> _WHAT IS NEEDED_:
Give the listing again in full, matching it character for character.
*** EXERCISE DATA
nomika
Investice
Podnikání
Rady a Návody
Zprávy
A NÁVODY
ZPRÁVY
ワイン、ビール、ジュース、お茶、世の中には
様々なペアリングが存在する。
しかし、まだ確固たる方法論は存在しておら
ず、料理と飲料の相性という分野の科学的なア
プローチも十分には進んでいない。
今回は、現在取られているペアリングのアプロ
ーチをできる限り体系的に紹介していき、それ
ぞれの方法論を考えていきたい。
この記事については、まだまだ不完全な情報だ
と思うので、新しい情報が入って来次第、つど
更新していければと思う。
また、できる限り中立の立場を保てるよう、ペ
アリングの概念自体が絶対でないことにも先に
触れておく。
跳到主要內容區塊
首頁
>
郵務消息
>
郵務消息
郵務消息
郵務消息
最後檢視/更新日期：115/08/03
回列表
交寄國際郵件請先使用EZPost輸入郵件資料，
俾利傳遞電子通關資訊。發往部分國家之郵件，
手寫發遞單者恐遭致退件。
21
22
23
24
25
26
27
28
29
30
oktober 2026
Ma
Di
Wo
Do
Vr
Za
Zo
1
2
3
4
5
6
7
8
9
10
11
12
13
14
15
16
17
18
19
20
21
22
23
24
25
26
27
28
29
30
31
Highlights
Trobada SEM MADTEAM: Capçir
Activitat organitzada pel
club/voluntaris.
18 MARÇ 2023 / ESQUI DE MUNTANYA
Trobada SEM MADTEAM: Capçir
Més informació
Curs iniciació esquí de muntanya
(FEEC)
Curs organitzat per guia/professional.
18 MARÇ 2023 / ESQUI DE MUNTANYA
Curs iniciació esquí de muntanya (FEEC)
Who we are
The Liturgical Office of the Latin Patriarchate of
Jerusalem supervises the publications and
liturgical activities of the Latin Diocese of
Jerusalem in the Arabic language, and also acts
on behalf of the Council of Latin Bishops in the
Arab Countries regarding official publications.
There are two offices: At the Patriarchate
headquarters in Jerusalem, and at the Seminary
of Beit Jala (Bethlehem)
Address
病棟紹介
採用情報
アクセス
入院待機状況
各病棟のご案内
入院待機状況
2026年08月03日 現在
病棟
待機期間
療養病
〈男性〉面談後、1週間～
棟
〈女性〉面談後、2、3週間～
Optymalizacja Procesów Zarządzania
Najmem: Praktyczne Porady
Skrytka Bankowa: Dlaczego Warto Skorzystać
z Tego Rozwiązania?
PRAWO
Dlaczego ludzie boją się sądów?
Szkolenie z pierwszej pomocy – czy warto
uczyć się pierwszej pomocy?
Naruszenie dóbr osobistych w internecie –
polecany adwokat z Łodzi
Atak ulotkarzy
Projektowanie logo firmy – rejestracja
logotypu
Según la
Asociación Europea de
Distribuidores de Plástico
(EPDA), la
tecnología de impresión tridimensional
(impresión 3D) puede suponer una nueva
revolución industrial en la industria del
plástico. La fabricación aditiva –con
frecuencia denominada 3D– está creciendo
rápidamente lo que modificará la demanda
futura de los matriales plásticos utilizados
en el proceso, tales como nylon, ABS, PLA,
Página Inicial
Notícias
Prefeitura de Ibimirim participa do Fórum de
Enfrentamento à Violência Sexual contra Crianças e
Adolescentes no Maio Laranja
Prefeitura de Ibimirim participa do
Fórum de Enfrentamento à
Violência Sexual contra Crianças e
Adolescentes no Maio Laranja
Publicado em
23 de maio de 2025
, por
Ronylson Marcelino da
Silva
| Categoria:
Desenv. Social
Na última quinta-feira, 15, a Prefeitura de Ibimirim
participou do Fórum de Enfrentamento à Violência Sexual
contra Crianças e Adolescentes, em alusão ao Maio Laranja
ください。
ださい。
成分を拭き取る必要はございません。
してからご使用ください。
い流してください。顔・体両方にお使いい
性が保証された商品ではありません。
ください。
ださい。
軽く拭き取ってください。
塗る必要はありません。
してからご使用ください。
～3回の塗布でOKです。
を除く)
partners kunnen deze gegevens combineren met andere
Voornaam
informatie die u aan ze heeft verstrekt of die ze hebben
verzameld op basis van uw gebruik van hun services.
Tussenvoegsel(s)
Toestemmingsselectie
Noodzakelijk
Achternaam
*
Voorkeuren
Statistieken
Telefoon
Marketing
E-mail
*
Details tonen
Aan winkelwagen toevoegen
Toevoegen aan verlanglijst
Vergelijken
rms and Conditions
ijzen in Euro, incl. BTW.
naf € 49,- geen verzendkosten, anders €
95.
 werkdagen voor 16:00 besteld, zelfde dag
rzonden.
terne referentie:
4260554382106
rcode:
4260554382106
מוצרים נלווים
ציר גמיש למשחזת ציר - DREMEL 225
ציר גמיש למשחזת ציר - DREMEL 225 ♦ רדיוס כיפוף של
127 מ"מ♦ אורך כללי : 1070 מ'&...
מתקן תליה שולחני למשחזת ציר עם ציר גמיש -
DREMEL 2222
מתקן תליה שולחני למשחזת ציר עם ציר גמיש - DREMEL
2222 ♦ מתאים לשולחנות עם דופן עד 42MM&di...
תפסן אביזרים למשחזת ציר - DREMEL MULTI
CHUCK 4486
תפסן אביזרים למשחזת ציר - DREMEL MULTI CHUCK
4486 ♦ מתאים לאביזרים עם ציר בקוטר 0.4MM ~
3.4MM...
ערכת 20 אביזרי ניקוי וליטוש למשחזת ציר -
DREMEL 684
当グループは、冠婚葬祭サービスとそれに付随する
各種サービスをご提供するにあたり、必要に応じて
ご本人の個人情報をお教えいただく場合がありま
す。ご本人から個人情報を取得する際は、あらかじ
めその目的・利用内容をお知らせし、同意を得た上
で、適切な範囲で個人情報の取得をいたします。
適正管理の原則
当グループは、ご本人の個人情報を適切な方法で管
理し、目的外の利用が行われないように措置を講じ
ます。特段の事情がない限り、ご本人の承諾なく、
******
> _THE ANSWER_:
nomika
Investice
Podnikání
Rady a Návody
Zprávy
A NÁVODY
ZPRÁVY
ワイン、ビール、ジュース、お茶、世の中には
様々なペアリングが存在する。
しかし、まだ確固たる方法論は存在しておら
ず、料理と飲料の相性という分野の科学的なア
プローチも十分には進んでいない。
今回は、現在取られているペアリングのアプロ
ーチをできる限り体系的に紹介していき、それ
ぞれの方法論を考えていきたい。
この記事については、まだまだ不完全な情報だ
と思うので、新しい情報が入って来次第、つど
更新していければと思う。
また、できる限り中立の立場を保てるよう、ペ
アリングの概念自体が絶対でないことにも先に
触れておく。
跳到主要內容區塊
首頁
>
郵務消息
>
郵務消息
郵務消息
郵務消息
最後檢視/更新日期：115/08/03
回列表
交寄國際郵件請先使用EZPost輸入郵件資料，
俾利傳遞電子通關資訊。發往部分國家之郵件，
手寫發遞單者恐遭致退件。
21
22
23
24
25
26
27
28
29
30
oktober 2026
Ma
Di
Wo
Do
Vr
Za
Zo
1
2
3
4
5
6
7
8
9
10
11
12
13
14
15
16
17
18
19
20
21
22
23
24
25
26
27
28
29
30
31
Highlights
Trobada SEM MADTEAM: Capçir
Activitat organitzada pel
club/voluntaris.
18 MARÇ 2023 / ESQUI DE MUNTANYA
Trobada SEM MADTEAM: Capçir
Més informació
Curs iniciació esquí de muntanya
(FEEC)
Curs organitzat per guia/professional.
18 MARÇ 2023 / ESQUI DE MUNTANYA
Curs iniciació esquí de muntanya (FEEC)
Who we are
The Liturgical Office of the Latin Patriarchate of
Jerusalem supervises the publications and
liturgical activities of the Latin Diocese of
Jerusalem in the Arabic language, and also acts
on behalf of the Council of Latin Bishops in the
Arab Countries regarding official publications.
There are two offices: At the Patriarchate
headquarters in Jerusalem, and at the Seminary
of Beit Jala (Bethlehem)
Address
病棟紹介
採用情報
アクセス
入院待機状況
各病棟のご案内
入院待機状況
2026年08月03日 現在
病棟
待機期間
療養病
〈男性〉面談後、1週間～
棟
〈女性〉面談後、2、3週間～
Optymalizacja Procesów Zarządzania
Najmem: Praktyczne Porady
Skrytka Bankowa: Dlaczego Warto Skorzystać
z Tego Rozwiązania?
PRAWO
Dlaczego ludzie boją się sądów?
Szkolenie z pierwszej pomocy – czy warto
uczyć się pierwszej pomocy?
Naruszenie dóbr osobistych w internecie –
polecany adwokat z Łodzi
Atak ulotkarzy
Projektowanie logo firmy – rejestracja
logotypu
Según la
Asociación Europea de
Distribuidores de Plástico
(EPDA), la
tecnología de impresión tridimensional
(impresión 3D) puede suponer una nueva
revolución industrial en la industria del
plástico. La fabricación aditiva –con
frecuencia denominada 3D– está creciendo
rápidamente lo que modificará la demanda
futura de los matriales plásticos utilizados
en el proceso, tales como nylon, ABS, PLA,
Página Inicial
Notícias
Prefeitura de Ibimirim participa do Fórum de
Enfrentamento à Violência Sexual contra Crianças e
Adolescentes no Maio Laranja
Prefeitura de Ibimirim participa do
Fórum de Enfrentamento à
Violência Sexual contra Crianças e
Adolescentes no Maio Laranja
Publicado em
23 de maio de 2025
, por
Ronylson Marcelino da
Silva
| Categoria:
Desenv. Social
Na última quinta-feira, 15, a Prefeitura de Ibimirim
participou do Fórum de Enfrentamento à Violência Sexual
contra Crianças e Adolescentes, em alusão ao Maio Laranja
ください。
ださい。
成分を拭き取る必要はございません。
してからご使用ください。
い流してください。顔・体両方にお使いい
性が保証された商品ではありません。
ください。
ださい。
軽く拭き取ってください。
塗る必要はありません。
してからご使用ください。
～3回の塗布でOKです。
を除く)
partners kunnen deze gegevens combineren met andere
Voornaam
informatie die u aan ze heeft verstrekt of die ze hebben
verzameld op basis van uw gebruik van hun services.
Tussenvoegsel(s)
Toestemmingsselectie
Noodzakelijk
Achternaam
*
Voorkeuren
Statistieken
Telefoon
Marketing
E-mail
*
Details tonen
Aan winkelwagen toevoegen
Toevoegen aan verlanglijst
Vergelijken
rms and Conditions
ijzen in Euro, incl. BTW.
naf € 49,- geen verzendkosten, anders €
95.
 werkdagen voor 16:00 besteld, zelfde dag
rzonden.
terne referentie:
4260554382106
rcode:
4260554382106
מוצרים נלווים
ציר גמיש למשחזת ציר - DREMEL 225
ציר גמיש למשחזת ציר - DREMEL 225 ♦ רדיוס כיפוף של
127 מ"מ♦ אורך כללי : 1070 מ'&...
מתקן תליה שולחני למשחזת ציר עם ציר גמיש -
DREMEL 2222
מתקן תליה שולחני למשחזת ציר עם ציר גמיש - DREMEL
2222 ♦ מתאים לשולחנות עם דופן עד 42MM&di...
תפסן אביזרים למשחזת ציר - DREMEL MULTI
CHUCK 4486
תפסן אביזרים למשחזת ציר - DREMEL MULTI CHUCK
4486 ♦ מתאים לאביזרים עם ציר בקוטר 0.4MM ~
3.4MM...
ערכת 20 אביזרי ניקוי וליטוש למשחזת ציר -
DREMEL 684
当グループは、冠婚葬祭サービスとそれに付随する
各種サービスをご提供するにあたり、必要に応じて
ご本人の個人情報をお教えいただく場合がありま
す。ご本人から個人情報を取得する際は、あらかじ
めその目的・利用内容をお知らせし、同意を得た上
で、適切な範囲で個人情報の取得をいたします。
適正管理の原則
当グループは、ご本人の個人情報を適切な方法で管
理し、目的外の利用が行われないように措置を講じ
ます。特段の事情がない限り、ご本人の承諾なく、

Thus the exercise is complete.